On September 15, total Arctic sea ice hit below 4 million square meters (1.5 million square miles). By next summer there could be zero ice on the waters there.
A map showing the boundaries of the Arctic Sea Ice minimum recorded on September 15, 2020. The orange line shows the median sea ice boundary for the period from 1981-2010. Photo: National Snow and Ice Data Center
The bad news for the planet as a result of global heating just became a lot worse.
Just one week ago, researchers from the U.S. National Snow and Ice Data Center (NSIDC), based in Boulder, Colorado, took a deep dive into just-gathered satellite data on what was happening in the rapidly warming Arctic. They found the sea ice minimum had fallen to 3.74 million square meters (1.44 million square miles).
The graph above shows Arctic sea ice extent on September 15, 2020, along with several other recent years and the record minimum set in 2012. 2019 is shown in green, 2018 in orange, 2017 in brown, 2016 in magenta, and 2012 in dashed brown. The 1981 to 2010 median is in dark gray. The gray areas around the median line show the interquartile and interdecile ranges of the data. Photo: National Snow and Ice Data Center
In the 42 years since Arctic ice extent has been measured, the Arctic ice has fallen below 4 square kilometers only twice, per the NSIDC. The previous record was set in 2012. Compared to what happened that time, there was slightly more ice in the Beaufort Sea area and a bit less in the East Greenland and Laptev sea areas.
The map above compares the 2012 Arctic sea ice minimum, reached on September 17, with the 2020 Arctic sea ice minimum, reached on September 15. Light blue shading indicates the region where ice occurred in both 2012 and 2020, while white and medium blue areas show ice cover unique to 2012 and to 2020, respectively. Photo: National Snow and Ice Data Center
The scientists believe the September 15 is likely the minimum ice extent for the year. As the area passed the fall equinox on September 21 it appeared weather conditions were set for an increase in ice which will continue through winter. That minimum ice extent is, however, only 350,000 square kilometers (135,000 square miles) above the current 42-year minimum set on September 2012. If local weather conditions were to vary a bit, the sea ice extent could easily drop below the previous record.
To put this drop into perspective, the record setting sea ice extent for 2012 that this was only slightly beyond works out to a region about the combined extent of the land mass in Alaska, Texas, and Montana. It is a tiny geographic area relative to what used to be present at the North Pole.
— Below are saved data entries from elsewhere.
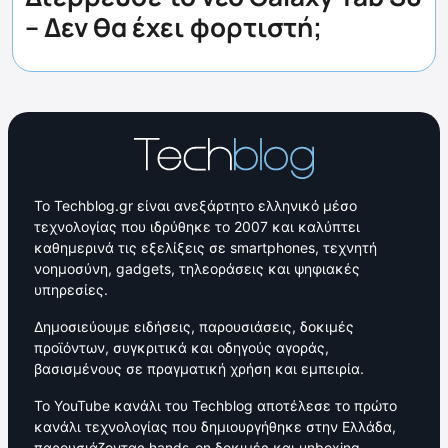
– Δεν θα έχει φορτιστή;
Το Techblog.gr είναι ανεξάρτητο ελληνικό μέσο
τεχνολογίας που ιδρύθηκε το 2007 και καλύπτει
καθημερινά τις εξελίξεις σε smartphones, τεχνητή
νοημοσύνη, gadgets, τηλεοράσεις και ψηφιακές
υπηρεσίες.
Δημοσιεύουμε ειδήσεις, παρουσιάσεις, δοκιμές
προϊόντων, συγκριτικά και οδηγούς αγοράς,
βασισμένους σε πραγματική χρήση και εμπειρία.
Το YouTube κανάλι του Techblog αποτέλεσε το πρώτο
κανάλι τεχνολογίας που δημιουργήθηκε στην Ελλάδα,
παρουσιάζοντας hands-on δοκιμές και unboxing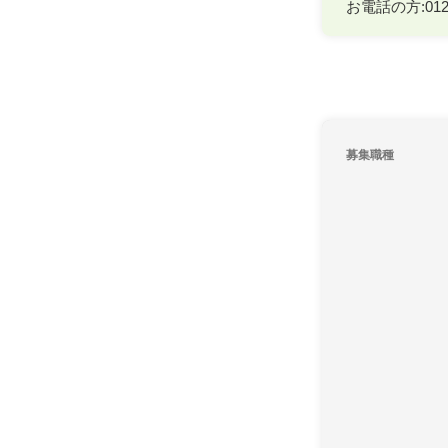
お電話の方:0120
募集職種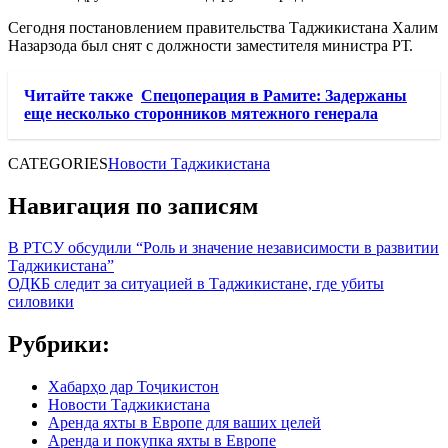
Сегодня постановлением правительства Таджикистана Халим
Назарзода был снят с должности заместителя министра РТ.
Читайте также
Спецоперация в Рамите: Задержаны
еще несколько сторонников мятежного генерала
CATEGORIES
Новости Таджикистана
Навигация по записям
В РТСУ обсудили “Роль и значение независимости в развитии
Таджикистана”
ОДКБ следит за ситуацией в Таджикистане, где убиты
силовики
Рубрики:
Хабарҳо дар Тоҷикистон
Новости Таджикистана
Аренда яхты в Европе для ваших целей
Аренда и покупка яхты в Европе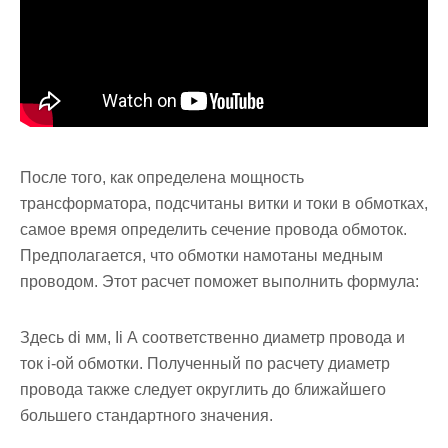
После того, как определена мощность
трансформатора, подсчитаны витки и токи в обмотках,
самое время определить сечение провода обмоток.
Предполагается, что обмотки намотаны медным
проводом. Этот расчет поможет выполнить формула:
Здесь di мм, Ii А соответственно диаметр провода и
ток i-ой обмотки. Полученный по расчету диаметр
провода также следует округлить до ближайшего
большего стандартного значения.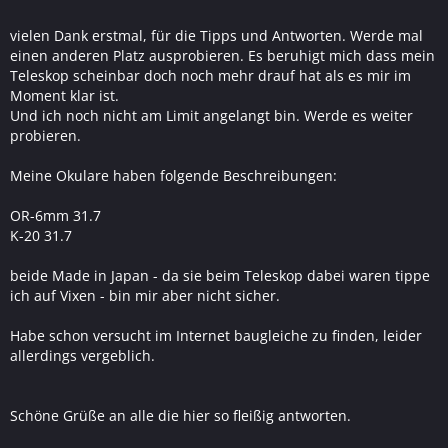
vielen Dank erstmal, für die Tipps und Antworten. Werde mal
einen anderen Platz ausprobieren. Es beruhigt mich dass mein
Teleskop scheinbar doch noch mehr drauf hat als es mir im
Moment klar ist.
Und ich noch nicht am Limit angelangt bin. Werde es weiter
probieren.
Meine Okulare haben folgende Beschreibungen:
OR-6mm 31.7
K-20 31.7
beide Made in Japan - da sie beim Teleskop dabei waren tippe
ich auf Vixen - bin mir aber nicht sicher.
Habe schon versucht im Internet baugleiche zu finden, leider
allerdings vergeblich.
Schöne Grüße an alle die hier so fleißig antworten.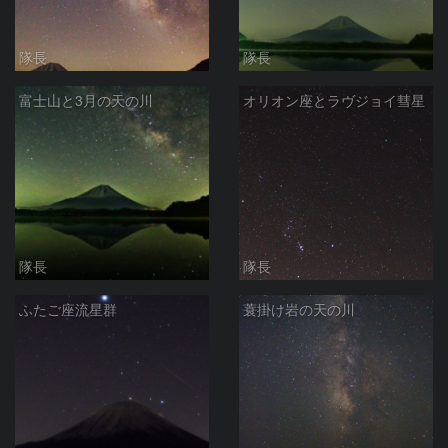
隊長
隊長
富士山と3月の天の川
オリオン座とラヴジョイ彗星
隊長
隊長
ふたご座流星群
蓑掛け岩の天の川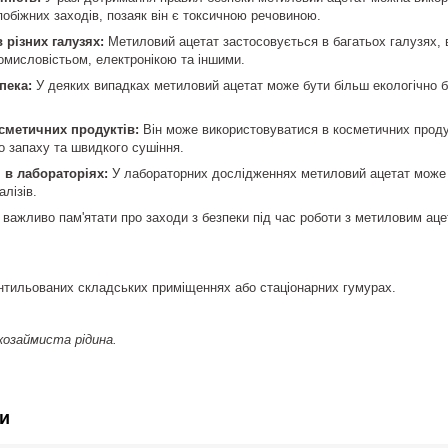
обіжних заходів, позаяк він є токсичною речовиною.
 різних галузях:
Метиловий ацетат застосовується в багатьох галузях,
мисловістьом, електронікою та іншими.
пека:
У деяких випадках метиловий ацетат може бути більш екологічно 
сметичних продуктів:
Він може використовуватися в косметичних продукт
 запаху та швидкого сушіння.
 в лабораторіях:
У лабораторних дослідженнях метиловий ацетат може 
алізів.
, важливо пам'ятати про заходи з безпеки під час роботи з метиловим аце
ентильованих складських приміщеннях або стаціонарних гумурах.
озаймиста рідина.
и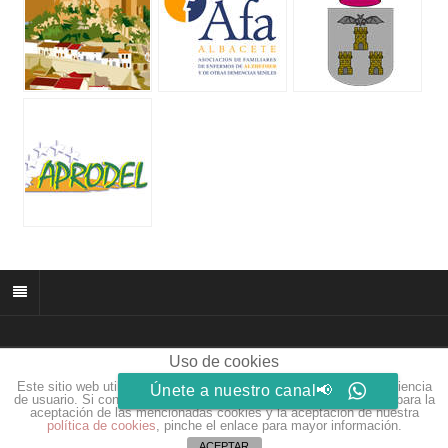
Uso de cookies
© 2026 muñozparreño.es | Creative commons.
Este sitio web utiliza cookies para que usted tenga la mejor experiencia
Únete a nuestro canal📢
Web by
Eidosdesarrolloweb.com
de usuario. Si continúa navegando está dando su consentimiento para la
aceptación de las mencionadas cookies y la aceptación de nuestra
política de cookies
, pinche el enlace para mayor información.
ACEPTAR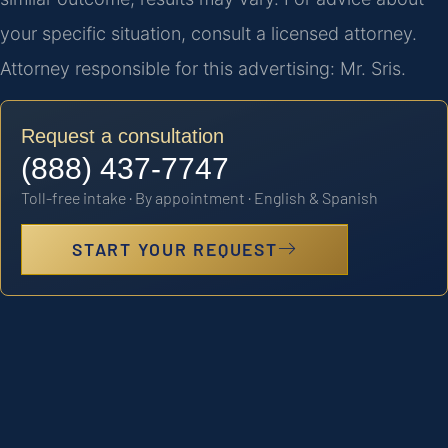
your specific situation, consult a licensed attorney.
Attorney responsible for this advertising: Mr. Sris.
Request a consultation
(888) 437-7747
Toll-free intake · By appointment · English & Spanish
START YOUR REQUEST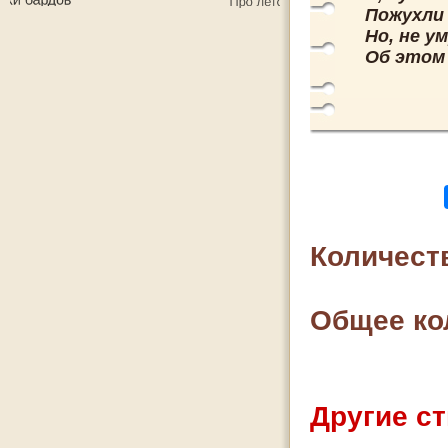
Пожухли
Но, не у
Об этом 
Количест
Общее ко
Другие ст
This graph shows linear trends of Arctic sea ice extent for three 14-year periods for the day of the annual minimum. Trend percent values are relative to the 1981 to 2010 average minimum extent. On the right, the average (square) and range of highest and lowest extents at the minimum for each period are given. Photo: W. Meier, National Sea and Ice Data Center
Sea ice in the Arctic has been dropping for some time, with the last 14 years recording the lowest 14 minimums since records were logged starting in 1979. The ice dropped at a rate of 6.4 percent per decade from 1979 to 1992, at 13.3 percent per decade between 1993 and 2006, and then slightly slowing to a rate of 4.0 percent per decade from 2007 to 2020.
Arctic ice is a critical resource for planetary health for several reasons. When it is present, the white surface of the ice reflects sunlight back into the atmosphere. When the ice is gone, sunlight heats land and sea areas alike, raising the overall temperature of the planet in the process while also heating the waters where marine life depends on typically colder temperatures to survive. The lack of ice also makes it impossible for creatures such as the polar bear to make its way across for hunting or fishing. The combination of higher temperatures and loss of ice is therefore a trigger for continued mass extinction events in the Arctic biosystem.
The ice melt also contributes to what is proving an unabated rise in sea levels across the Earth. Though the Arctic ice melt may have been slowing in recent years, it is still receding at historically rapid rates.
Based on current trends, there will likely be zero sea ice in the Arctic for the first time starting next summer.
It is past time to accept the Climate Crisis as unstoppable, and that now is the time for us to begin planning for what could be the end of millions of species – including the human race -- if nothing is done.